Line by line, print the records exactly, and keep images out of the copy.

Collected data:
□ □ □ □

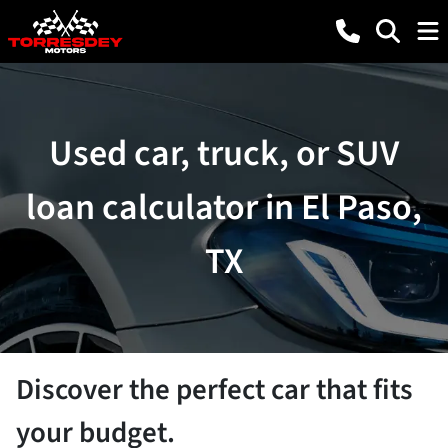
Used car, truck, or SUV
loan calculator in El Paso,
TX
Discover the perfect car that fits
your budget.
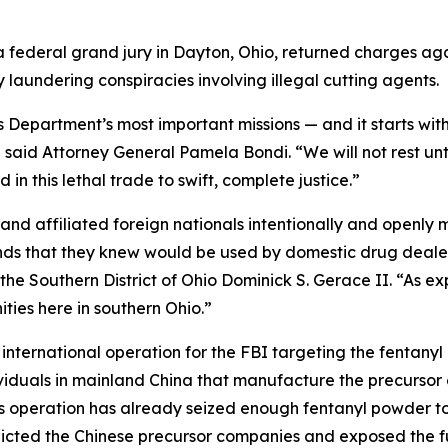
federal grand jury in Dayton, Ohio, returned charges aga
laundering conspiracies involving illegal cutting agents.
s Department’s most important missions — and it starts with
 said Attorney General Pamela Bondi. “We will not rest un
in this lethal trade to swift, complete justice.”
and affiliated foreign nationals intentionally and openly
ds that they knew would be used by domestic drug dealers
for the Southern District of Ohio Dominick S. Gerace II. “As
ties here in southern Ohio.”
international operation for the FBI targeting the fentanyl 
iduals in mainland China that manufacture the precursor c
is operation has already seized enough fentanyl powder to
ndicted the Chinese precursor companies and exposed the fu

□ □ □ □

Exercise output
Used car, truck, or SUV
loan calculator in El Paso,
TX
Discover the perfect car that fits
your budget.
federal grand jury in Dayton, Ohio, returned charges aga
laundering conspiracies involving illegal cutting agents.
s Department’s most important missions — and it starts with
 said Attorney General Pamela Bondi. “We will not rest un
in this lethal trade to swift, complete justice.”
and affiliated foreign nationals intentionally and openly
ds that they knew would be used by domestic drug dealers
for the Southern District of Ohio Dominick S. Gerace II. “As
ties here in southern Ohio.”
international operation for the FBI targeting the fentanyl 
iduals in mainland China that manufacture the precursor c
is operation has already seized enough fentanyl powder to
ndicted the Chinese precursor companies and exposed the fu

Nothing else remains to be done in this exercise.